In September, Barbara started during UMBC, a open university with aloft expenses. Her initial year there cost about $15,000, after receiving a $5,800 grant formed on grades and financial need. Money was tight. Again, she paid with her savings, that enclosed income from a grandparent, who gives any child a one-time present of $5,000 for college. Barbara used some of a present income to stay in school, though she’s saving many of it.

She will shortly start her comparison year during UMBC. She has a $7,500 contribution for fee and 5 tiny scholarships “that will fill a holes.” In lapse for a stipend, she’ll work for a state child-welfare program.

Barbara has motionless to live during home this year, that means she’ll be travelling and “won’t be spending during all,” she pronounced in a content message. “And we WILL connoisseur debt-free.”

Next year, she’ll follow in oldest sister Alex’s footsteps, posterior her master’s grade in amicable work during another school, that could take one or dual years. A Maryland module will compensate many of her tuition, and in exchange, she’ll work for a child-welfare group for dual or 3 years after she graduates.

In total, roughly speaking, Barbara has paid about $17,500 out of slot for tuition, books, reserve and fees for 4 years of college.

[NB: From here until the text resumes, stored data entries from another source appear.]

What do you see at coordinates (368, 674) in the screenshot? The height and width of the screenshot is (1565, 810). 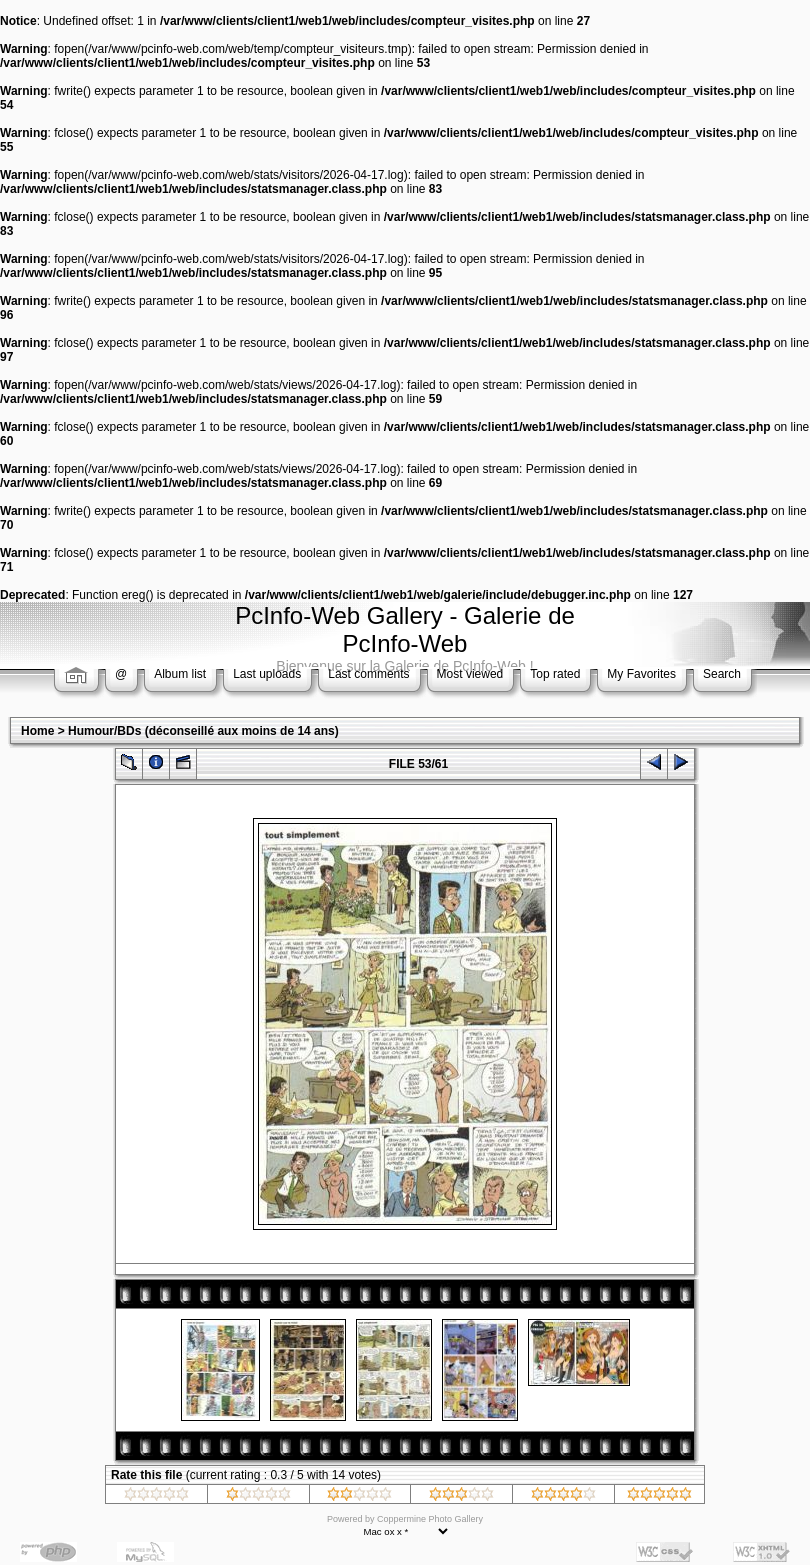 I see `Last comments` at bounding box center [368, 674].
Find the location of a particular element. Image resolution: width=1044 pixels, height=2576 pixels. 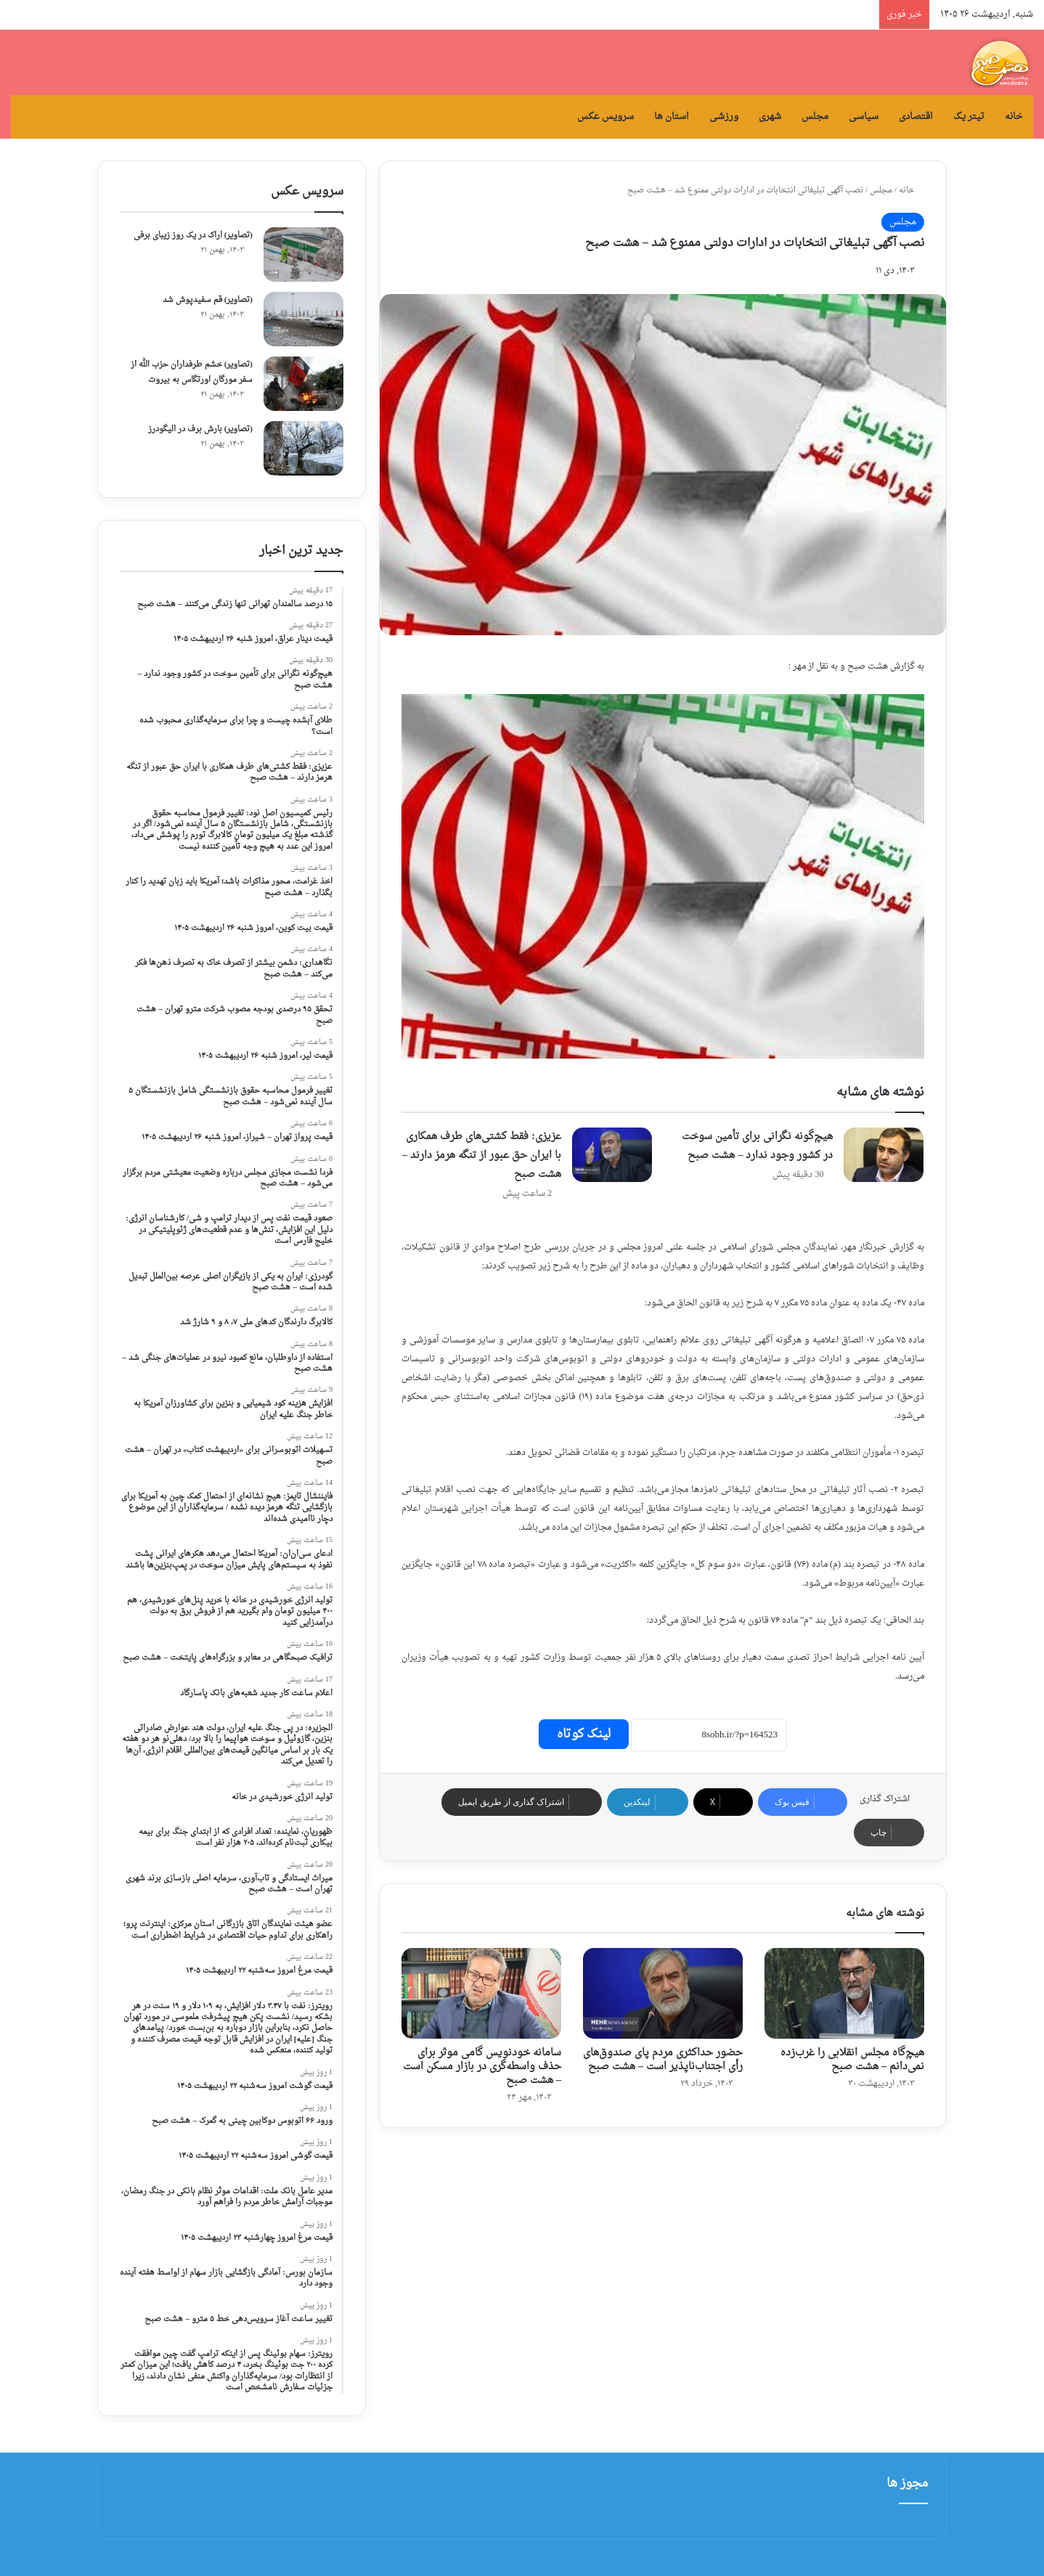 [سامانه خودنویس گامی موثر برای حذف واسطه‌گری در بازار مسکن است – هشت صبح] is located at coordinates (481, 1993). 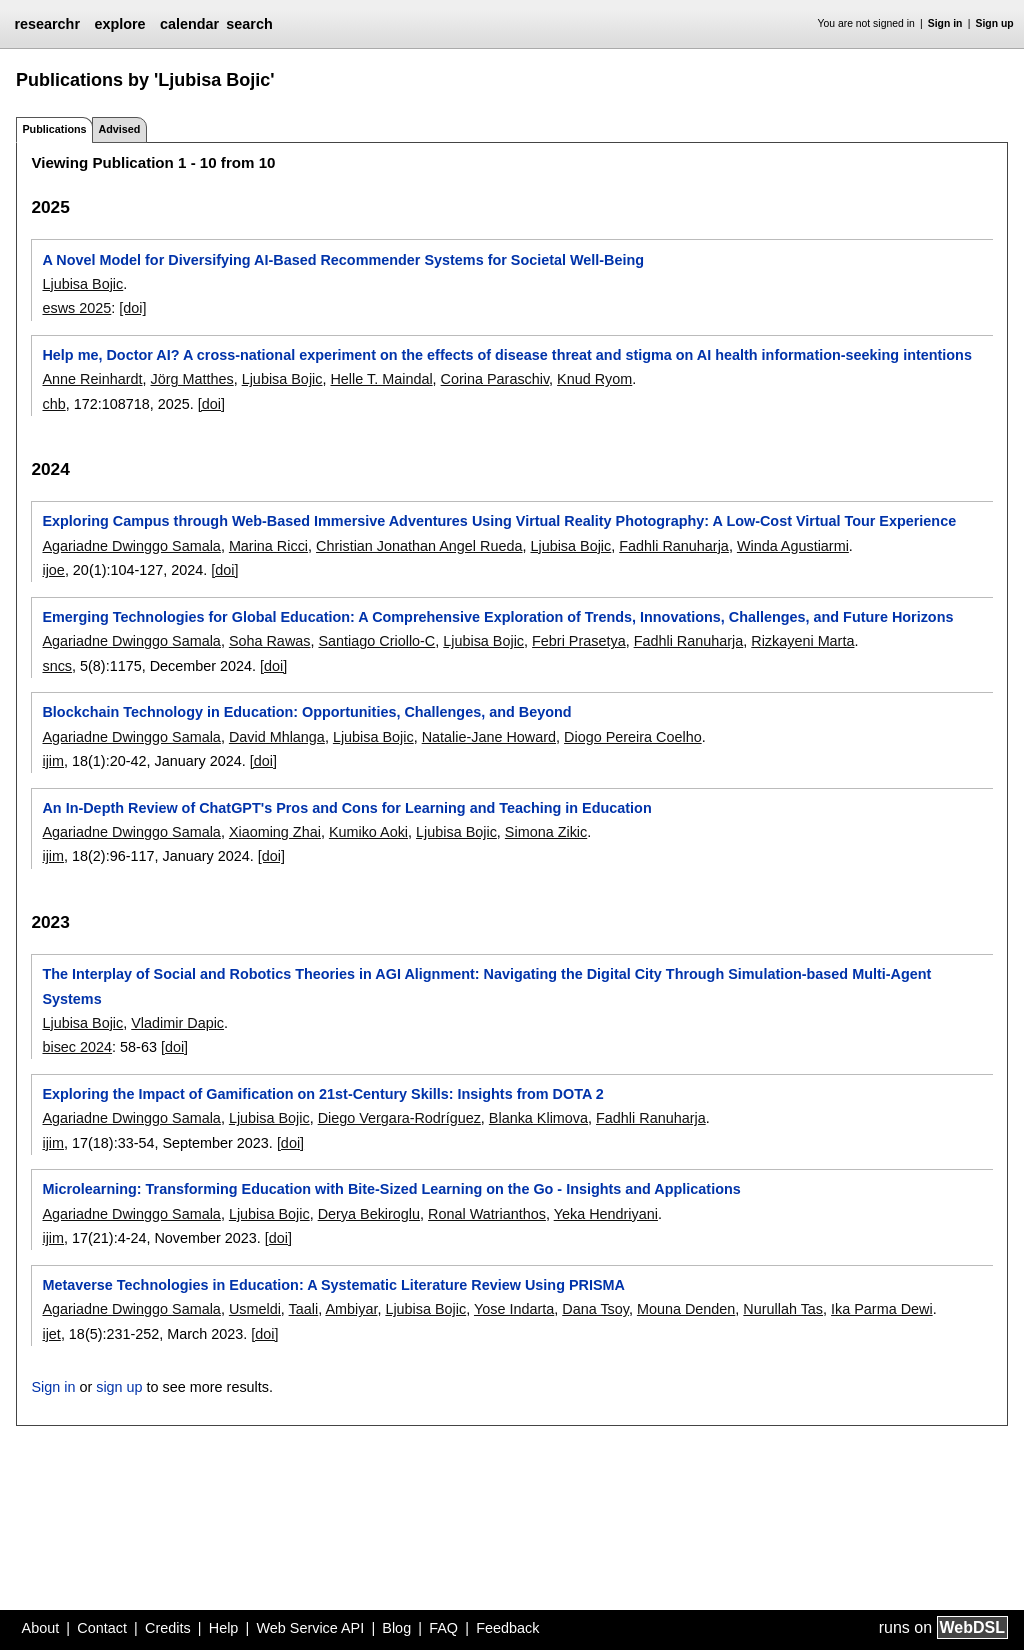 Image resolution: width=1024 pixels, height=1650 pixels. I want to click on explore, so click(119, 24).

I asked if she had paid for all her losses in her initial year during UMBC. The $15,000, she said, “was all of my income that I’ve been saving given we was 8 years old!”

But even a Fatzingers can’t outpace a college-cost steamroller.

Caleb was excellent in village college, where he paid “essentially nothing,” in partial since of his good grades and aid. And he graduated debt-free during Towson University, a open state school, where he worked in a admissions office.

But when he began a doctoral module in earthy therapy dual years ago, he had to take out a loan. With assist some-more wanting in grad school, he pronounced he’ll finish adult overdue roughly $90,000.

“I consider about it a good amount,” pronounced Caleb, who started operative as a earthy therapy technician during 18. “I try not to worry too much.” He hopes to compensate off a loan in 10 years.

He has one some-more year to go. He works during a propagandize gym some days during 5:30 a.m. and slips into category during 9:30. “I consider I’ve finished a best we can,” he says.


Barbara goofs off with Cecilia and Mary. The Fatzingers have a seven-bedroom house. (April Greer/For The Washington Post)

The Fatzingers’ new challenge: Joshua, a oldest son, is removing married in Nov — in Arizona. Could they all get there?

There was substantial concern. With 13 kids, a need to be spare never takes a vacation.

At a end, they got 3 craft tickets for free, regulating atmosphere miles. Then they bit a bullet and bought 10. They’ll all be during a wedding.

My advice: Never gamble opposite a Fatzingers.

Erica Johnston, an editor during The Post, never knew she came from a “small” family of 9 until she met a Fatzingers.

E-mail us during wpmagazine@washpost.com.

For some-more articles, as good as facilities such as Date Lab, Gene Weingarten and more, visit The Washington Post Magazine.